How Vanity Slows Healing
Lessons learned in the hospital gown

Trauma taught me many things. I learned about pain. I learned about resilience. I learned about healing. In retrospect, one of the most cherished places of personal enlightenment was the hospital hallway.
It was a big deal to make it to the hallway. Really big. My journey had taken me through weeks in the ICU. My recovery then allowed the hard earned step up to step down. The Step Down ward meant you could get food through something other than a tube. You had a roomie and a bedpan and a TV and visitors came with flowers and balloons and contraband snacks.
Carrying ourselves from our room into the hallway was a distinct right of passage. My hallway was a broad, open expanse with four nurse stations serving as many passages. Filled with the usual medical paraphernalia of computers, wires, rolling terminals, gurneys and IV bottles.
Nurses spattered a dozen shades of hospital white with scrubs of green, blue, or pink. Replete with childlike patterns of puppies or daisies or even your favorite animated characters.
The patients were easy to see; we all wore the gown.
An amazing array of Fellini like characters roamed in the gown. From the old to the very old, from the young, to the not getting younger. Stooped and shuffling. Trying to roll the chair into something other than the wall. Contemplating another step with tubes and wires and life preserving accessories.
I was the same. My head forced upright in the neck brace. Weeks of whiskers growing rampant underneath. Tubes came from my left side where the extra holes had been carved in my flesh to drain the bloody bile from my weakened chest and lungs. My walker held it all in one place and let me pretend I might actually be standing on my own.
It mattered not from where we came. What school we attended, what job we did, how much money we had in the bank; it all meant nothing. The gown made us all the same. Mine was a dingy turnpike restroom cream, with the little blue dots, round from afar, but star like up close. It was super sized for my narrow frame, to keep my tubes clear of snagging.
Looking back at my hallway classroom of life, I remember all of us in the gowns were in three very distinct groups; the Hurting, the Healing, and the Vain.
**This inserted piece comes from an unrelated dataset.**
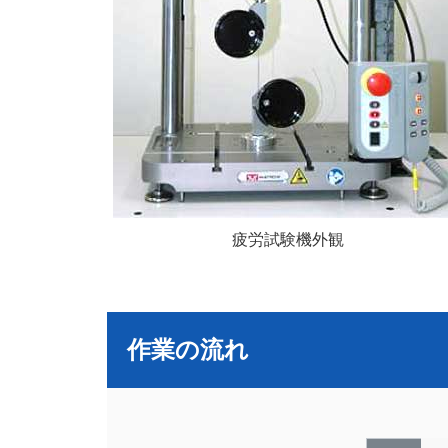
疲労試験機外観
作業の流れ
The Hurting were still in some deep shit.
Maybe we got ourselves off the ICU ledge, but one bad day could easily send us back. The fact we had made it into the hallway carried high significance. But staring into med soaked space was common. Conversation was generally impossible. The Hurting were shut down emotionally, for the entirety of their work was physical.
When I left the Hurting and entered the Healing group in the hall, that’s when I made my greatest strides back to health.
The Healing are in a very special place of awareness. We can finally get ourselves out of bed, walk, talk, and share some of the basic elements of a day. Though our bodies trailed behind, our minds became unclouded.
At first glance, you will probably avoid the Healing. That’s because we don’t behave like you wish. We’re working on getting better and don’t give a damn how we look. We moan out loud in pain. Breath spit and gunk and don’t stop to wipe it from our chins or chests. We curse freely, flatulent openly, and exude a broad range of socially unacceptable behaviors. We make no attempt at closing our gown. If our actions leave our crack flapping in the wind, then so be it. If we’re moving in your general direction, it’s best to just get the fuck out of the way.
The salient distinction is we do not care how we look in the gown. We care only about making progress. About taking another step and one more after that and then one more.
Lastly, you’re going to see the Vain in the hallway. We’re easy to spot and usually noticed first. Physically, we’re not out of the woods enough for clothing, but we’re damn close and we know it. The Vain are hyper cognizant of the gown and do everything in their power to camouflage and hide the now hated garment. Everything is attempted to transmogrify the rag into acceptable fashion. A hat, a scarf, fancy kerchief, sports team cap, with matching colored sweat pants. We’re fixing our hair, putting on makeup, and making sure the back of our gown is very tightly closed. We’re begging the universe to notice we’re not sick anymore.
I never forgot that hallway. The gowns. The lessons.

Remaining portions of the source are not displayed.